|
Facebook
Twitter
Linkedin
|
Pulse oximetry screening fails to spot congenital heart defects in neonates
| Radiology News - Radiology Articles |
Pulse oximetry screening of neonates at four hours of age is not effective in detecting critical congenital heart defects, Dallas-based researchers report.
Pulse oximetry screening of neonates at four hours of age is not effective in detecting critical congenital heart defects, Dallas-based researchers report in the October issue of Pediatrics. In fact, pulse oximetry screening failed to detect any critical congenital heart defects in a large series of newborns over a 12-month period.
"Based on screening over 15,000 infants," lead investigator Dr. Dorothy M. Sendelbach told Reuters Health, "we found that good clinical evaluation is superior to screening pulse oximetry in detecting critical congenital heart disease."
Dr. Sendelbach and colleagues at the University of Texas Southwestern Medical Center came to this conclusion after studying stable hospital-born neonates. The infants had a gestational age of at least 35 weeks, a birth weight of 2100 g or more, and were not suspected to have a critical heart defect.
Pulse oximetry screening results showed readings at or beyond 96 per cent in 94.4 per cent of the neonates. However, 77 of this group were evaluated clinically prior to discharge and one was found to have tetralogy of Fallot with discontinuous pulmonary arteries.

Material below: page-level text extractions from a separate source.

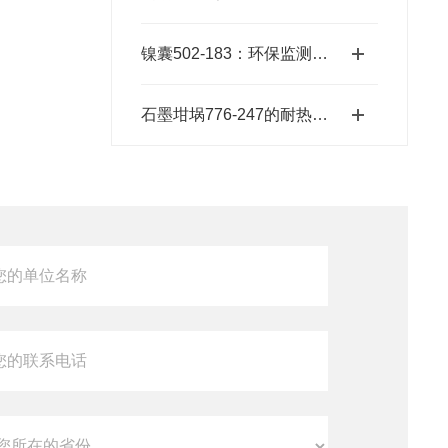
镍囊502-183：环保监测的精准工具
石墨坩埚776-247的耐热温度范围是多少？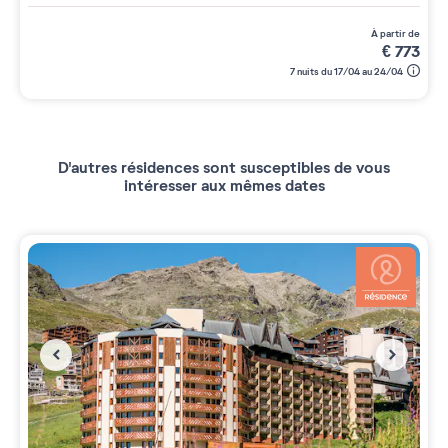
à partir de
€
773
7 nuits du 17/04 au 24/04
D'autres résidences sont susceptibles de vous
intéresser aux mêmes dates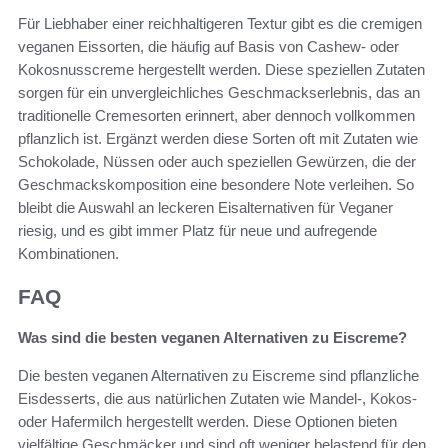
Für Liebhaber einer reichhaltigeren Textur gibt es die cremigen
veganen Eissorten, die häufig auf Basis von Cashew- oder
Kokosnusscreme hergestellt werden. Diese speziellen Zutaten
sorgen für ein unvergleichliches Geschmackserlebnis, das an
traditionelle Cremesorten erinnert, aber dennoch vollkommen
pflanzlich ist. Ergänzt werden diese Sorten oft mit Zutaten wie
Schokolade, Nüssen oder auch speziellen Gewürzen, die der
Geschmackskomposition eine besondere Note verleihen. So
bleibt die Auswahl an leckeren Eisalternativen für Veganer
riesig, und es gibt immer Platz für neue und aufregende
Kombinationen.
FAQ
Was sind die besten veganen Alternativen zu Eiscreme?
Die besten veganen Alternativen zu Eiscreme sind pflanzliche
Eisdesserts, die aus natürlichen Zutaten wie Mandel-, Kokos-
oder Hafermilch hergestellt werden. Diese Optionen bieten
vielfältige Geschmäcker und sind oft weniger belastend für den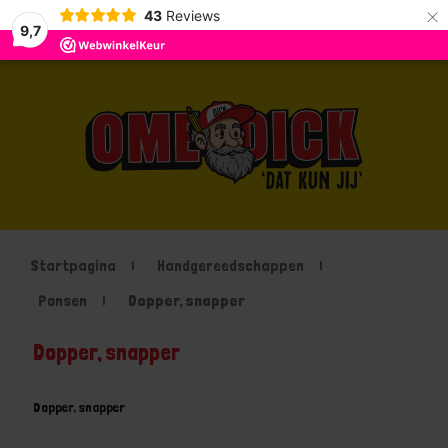
×
43
Reviews
9,7
Startpagina
Handgereedschappen
Ponsen
Dopper, snapper
Dopper, snapper
Dopper, snapper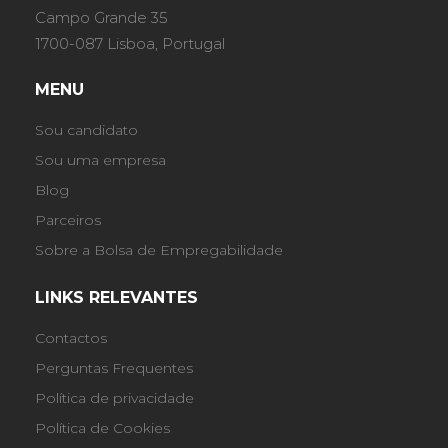
Campo Grande 35
1700-087 Lisboa, Portugal
MENU
Sou candidato
Sou uma empresa
Blog
Parceiros
Sobre a Bolsa de Empregabilidade
LINKS RELEVANTES
Contactos
Perguntas Frequentes
Política de privacidade
Política de Cookies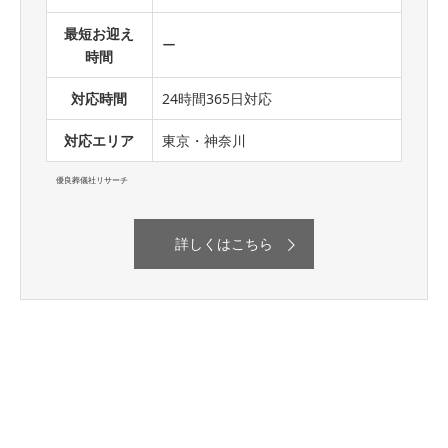
最短お迎え
ー
時間
対応時間
24時間365日対応
対応エリア
東京・神奈川
優良葬儀社リサーチ
詳しくはこちら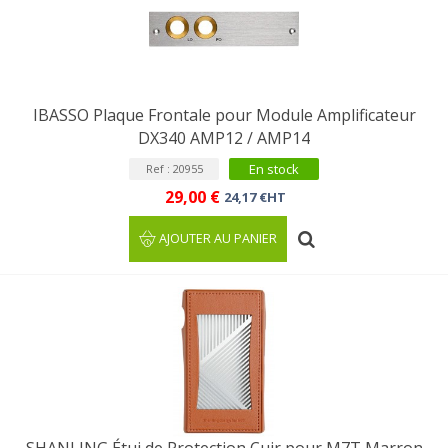
IBASSO Plaque Frontale pour Module Amplificateur
DX340 AMP12 / AMP14
En stock
Ref : 20955
29,00 €
24,17 €HT
AJOUTER AU PANIER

Seven hundred sixty-eight of 859 neonates who showed readings below 96 per cent at four hours were rescreened, and all but one infant had levels at or above 96 per cent at that point. This infant had persistently low levels, but normal echocardiography.
However, three infants in this group received a diagnosis of a critical congenital heart defect. The researchers stress that this was achieved on the basis of clinical findings, not screening results.
Given the poor performance of pulse oximetry in apparently healthy neonates, Dr. Sendelbach's group concludes that pulse oximetry screening offers no improvements over clinical examination and is not recommended for use in routine screening of neonates.